• What the exercise asks
Would you restate the entries below word for word, leaving out the images?

Extracted records:
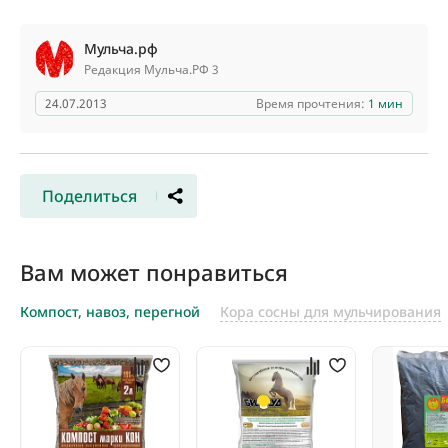
Мульча.рф
Редакция Мульча.РФ 3
24.07.2013
Время прочтения:
1 мин
Поделиться
Вам может понравиться
Компост, навоз, перегной
Кора сосны для мульчирования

• Response to this exercise
Мульча.рф
Редакция Мульча.РФ 3
24.07.2013
Время прочтения:
1 мин
Поделиться
Вам может понравиться
Компост, навоз, перегной
Кора сосны для мульчирования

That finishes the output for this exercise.